Una buona capacità da parte del cittadino nel riconoscere i sintomi, associarli alla patologia ictus e richiedere immediatamente l’attivazione del sistema di soccorso consente di ridurre una parte del cosiddetto “ritardo evitabile” aumentando le probabilità di un adeguato trattamento con conseguente riduzione del rischio di disabilità residua.

Ideata dal Rotary Club Pavia Minerva e promossa dai Distretti lombardi 2041-2042-2050, con il patrocinio di Regione Lombardia Commissione Sanità, Consiglio Regionale, Assessorato alla Sanità, Assessorato alla Famiglia, con la collaborazione di Stroke Unit Network Lombardia, AREU-112, Federazione Regionale Ordini dei Medici Lombardia, Federfarma Lombardia, SIN-SNO Lombardia Società Italiana di Neurologia e Società di Neuroscienze Ospedaliere sezioni regionali lombarde, ISO Italian Stroke Organization, SICVE Società Italiana Chirurgia Vascolare ed Endovascolare, SIMFER Società Italiana Medicina Fisica e Riabilitazione, SIRNV Società Italiana Riabilitazione Neurologica, SITI Società Italiana di Igiene Medicina Preventiva e Sanità Pubblica, Centro Studi e Ricerca sulla Sanità Pubblica, Università di Milano Bicocca, ALICE Associazione per la Lotta all’Ictus Cerebrale, AITA Associazione Italiana Afasici, AlT Associazione per la lotta alla trombosi e alle malattie cardiovascolari, la campagna Stop all’Ictus ha quale obiettivo generale quello di ridurre il “ritardo evitabile” attraverso una campagna di sensibilizzazione rivolta alla popolazione della regione Lombardia che prevede incontri con la cittadinanza, interventi presso TV e giornali, distribuzione di materiale divulgativo (cartaceo, informatico), organizzazione di eventi scientifici.

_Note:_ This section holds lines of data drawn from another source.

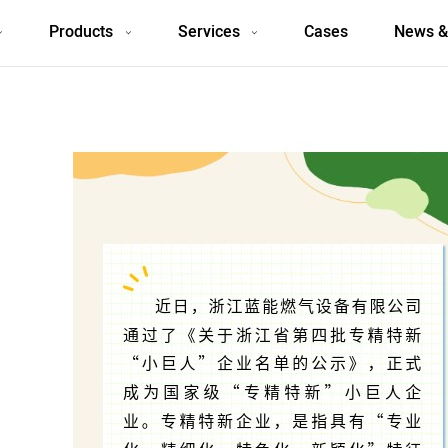
Products
Services
Cases
News &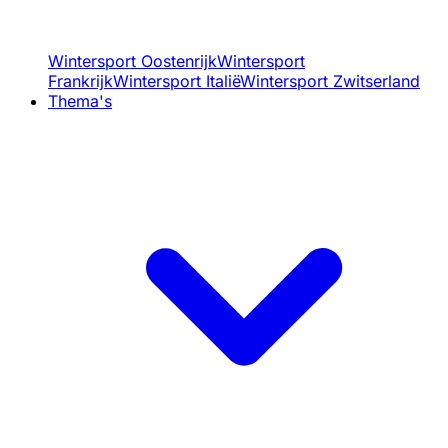
Wintersport Oostenrijk
Wintersport
Frankrijk
Wintersport Italië
Wintersport Zwitserland
Thema's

Essa si prefigge anche lo scopo di operare per la prevenzione dei fattori di rischio (ed in particolare dell’ictus legato alla fibrillazione atriale) ed il trattamento delle disabilità, ed intende verificare (studio della numerosità dei pazienti giunti al Pronto Soccorso attraverso il 118, della numerosità delle procedure trombolitiche effettuate, della verifica di mortalità e disabilità residua) l’efficacia della campagna dopo 6 e 12 mesi dal suo inizio.